1. ## limiting cost and max problem!

A closed cylindrical canister of 8pi cubic feet is to be made. It must stand between two partitions 8 feet apart in a room with a 8 ft. ceiling. If the cost of the top and bottom is $1 per square foot and the cost of the lateral surface of the cylinder is$2 per square foot, find the dimensions of the least expensive canister.

How would you draw a picture for this? And how would you solve this problem according to the min and max rates and such? Confused on where to start and how to get an answer?

2. Originally Posted by hotdogking
A closed cylindrical canister of 8pi cubic feet is to be made. It must stand between two partitions 8 feet apart in a room with a 8 ft. ceiling. If the cost of the top and bottom is $1 per square foot and the cost of the lateral surface of the cylinder is$2 per square foot, find the dimensions of the least expensive canister.

How would you draw a picture for this? And how would you solve this problem according to the min and max rates and such?

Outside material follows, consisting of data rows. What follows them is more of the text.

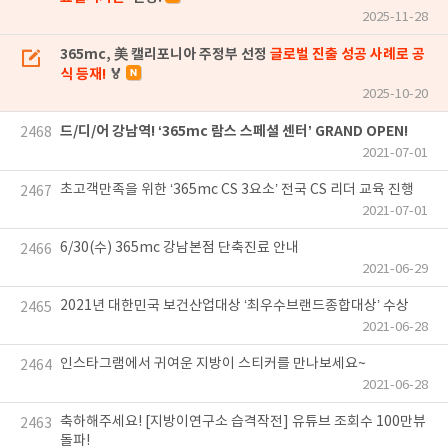
2025-11-28
365mc, 美 캘리포니아 주정부 선정
글로벌 진출 성공 사례로 공
식 등재!
🏅
2025-10-20
드/디/어 강남역! ‘365mc 람스 스페셜 센터’ GRAND OPEN!
2468
2021-07-01
초고객만족을 위한 ‘365mc CS 3요소’ 전국 CS 리더 교육 진행
2467
2021-07-01
6/30(수) 365mc 강남본점 단축진료 안내
2466
2021-06-29
2021년 대한민국 보건산업대상 ‘최우수브랜드종합대상’ 수상
2465
2021-06-28
인스타그램에서 귀여운 지방이 스티커를 만나보세요~
2464
2021-06-28
축하해주세요! [지방이연구소 습격작전] 유튜브 조회수 100만뷰
2463
돌파!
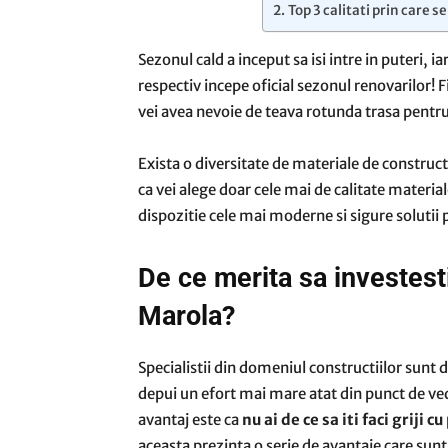
Top 3 calitati prin care 
Sezonul cald a inceput sa isi intre in puteri, i
respectiv incepe oficial sezonul renovarilor! F
vei avea nevoie de teava rotunda trasa pentru 
Exista o diversitate de materiale de construct
ca vei alege doar cele mai de calitate materia
dispozitie cele mai moderne si sigure solutii 
De ce merita sa investesti
Marola?
Specialistii din domeniul constructiilor sunt 
depui un efort mai mare atat din punct de vede
avantaj este ca
nu ai de ce sa iti faci griji 
aceasta prezinta o serie de avantaje care sun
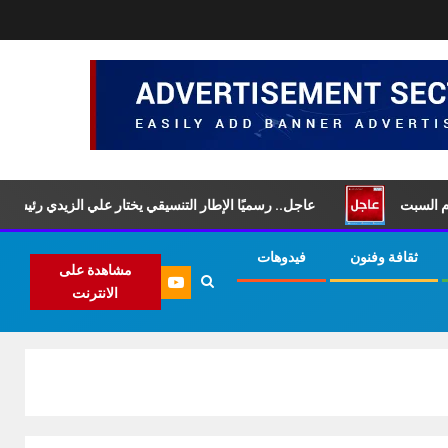
بت
عاجل.. رسميًا الإطار التنسيقي يختار علي الزيدي رئيسًا لمجلس 
ثقافة وفنون
فيدوهات
مشاهدة على
الانترنت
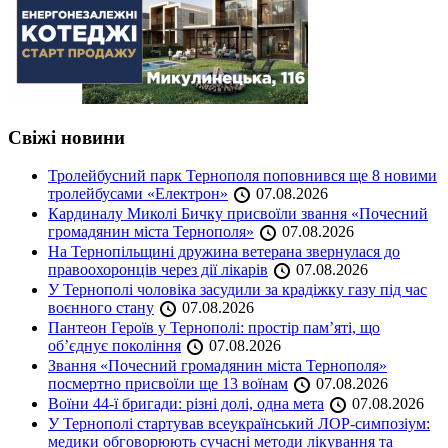
Свіжі новини
Тролейбусний парк Тернополя поповнився ще 8 новими
тролейбусами «Електрон»
07.08.2026
Кардиналу Миколі Бичку присвоїли звання «Почесний
громадянин міста Тернополя»
07.08.2026
На Тернопільщині дружина ветерана звернулася до
правоохоронців через дії лікарів
07.08.2026
У Тернополі чоловіка засудили за крадіжку газу під час
воєнного стану
07.08.2026
Пантеон Героїв у Тернополі: простір пам’яті, що
об’єднує покоління
07.08.2026
Звання «Почесний громадянин міста Тернополя»
посмертно присвоїли ще 13 воїнам
07.08.2026
Воїни 44-ї бригади: різні долі, одна мета
07.08.2026
У Тернополі стартував всеукраїнський ЛОР-симпозіум:
медики обговорюють сучасні методи лікування та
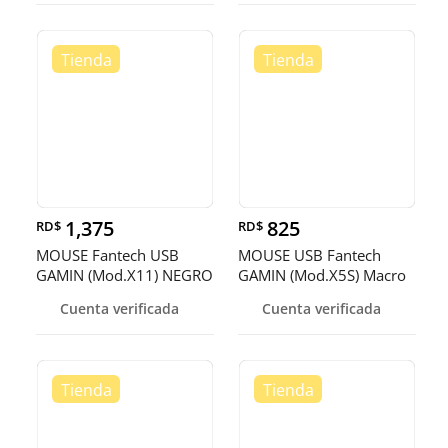
1,375
825
RD$
RD$
MOUSE Fantech USB
MOUSE USB Fantech
GAMIN (Mod.X11) NEGRO
GAMIN (Mod.X5S) Macro
PARA JUGADORES VIP,
Programable Negro PARA
Cuenta verificada
Cuenta verificada
ALTO NIVEL DE JUEGO
JUGADORES DE VERD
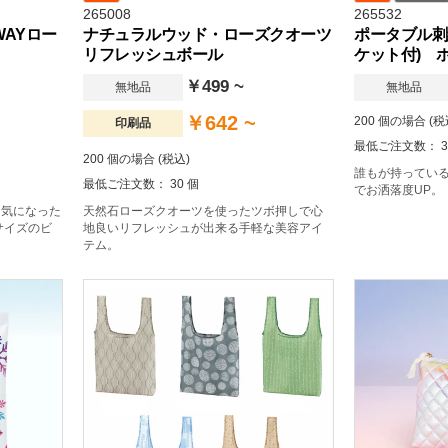
265008
265532
AYロー
ナチュラルウッド・ローズクオーツ
ポータブル刺
リフレッシュボール
ケット付) 
￥499 ~
無地品
無地品
￥642 ~
200 個の場合 (税
印刷品
最低ご注文数： 3
200 個の場合 (税込)
誰もが持ってい
最低ご注文数： 30 個
でお洒落度UP。
ら気になった
天然石ローズクオーツを使ったツボ押しで心
サイズのビ
地良いリフレッシュが出来る手軽な美容アイ
テム。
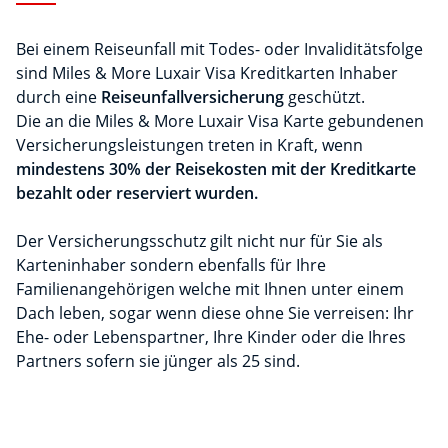
Bei einem Reiseunfall mit Todes- oder Invaliditätsfolge
sind Miles & More Luxair Visa Kreditkarten Inhaber
durch eine
Reiseunfallversicherung
geschützt.
Die an die Miles & More Luxair Visa Karte gebundenen
Versicherungsleistungen treten in Kraft, wenn
mindestens 30% der Reisekosten mit der Kreditkarte
bezahlt oder reserviert wurden.
Der Versicherungsschutz gilt nicht nur für Sie als
Karteninhaber sondern ebenfalls für Ihre
Familienangehörigen welche mit Ihnen unter einem
Dach leben, sogar wenn diese ohne Sie verreisen: Ihr
Ehe- oder Lebenspartner, Ihre Kinder oder die Ihres
Partners sofern sie jünger als 25 sind.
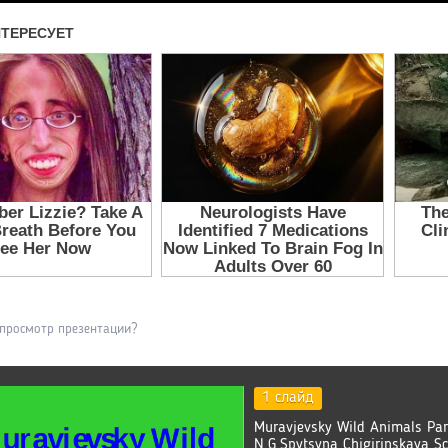
 просмотр презентации?
1 слайд
Muravjevsky Wild Animals Par
N.G.Spytsyna Chigirinskaya S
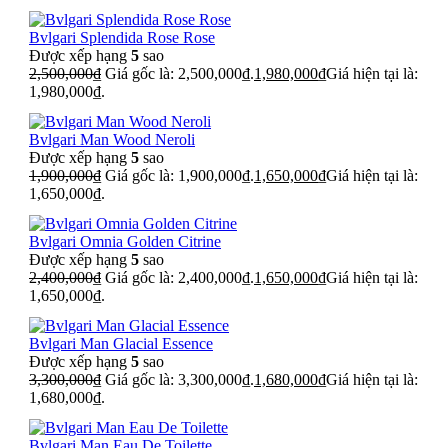
Bvlgari Splendida Rose Rose
Được xếp hạng
5
sao
2,500,000
₫
Giá gốc là: 2,500,000₫.
1,980,000
₫
Giá hiện tại là:
1,980,000₫.
Bvlgari Man Wood Neroli
Được xếp hạng
5
sao
1,900,000
₫
Giá gốc là: 1,900,000₫.
1,650,000
₫
Giá hiện tại là:
1,650,000₫.
Bvlgari Omnia Golden Citrine
Được xếp hạng
5
sao
2,400,000
₫
Giá gốc là: 2,400,000₫.
1,650,000
₫
Giá hiện tại là:
1,650,000₫.
Bvlgari Man Glacial Essence
Được xếp hạng
5
sao
3,300,000
₫
Giá gốc là: 3,300,000₫.
1,680,000
₫
Giá hiện tại là:
1,680,000₫.
Bvlgari Man Eau De Toilette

Confused on where to start and how to get an answer?
It must stand between two partitions 8 feet apart in a room with a 8 ft. ceiling.

$h < 8$ , $r < 4
$

$\pi r^2 h = 8\pi$

$h = \frac{8}{r^2}
$

the cost of the top and bottom is $1 per square foot and the cost of the lateral surface of the cylinder is$2 per square foot

$C = (2\pi r^2)(1) + (2\pi r h)(2)$

sub in the expression for $h$ in terms of $r$ into the cost equation, find $\frac{dC}{dr}$ and minimize ... don't forget to note the room constraints.

3. when I sub in the equation should look like this right?
(2pir^2)(1) + (2pir(8/r^2)

so when i differentiate it would look like this
4(pi)5 dc/dr + (what would be here)?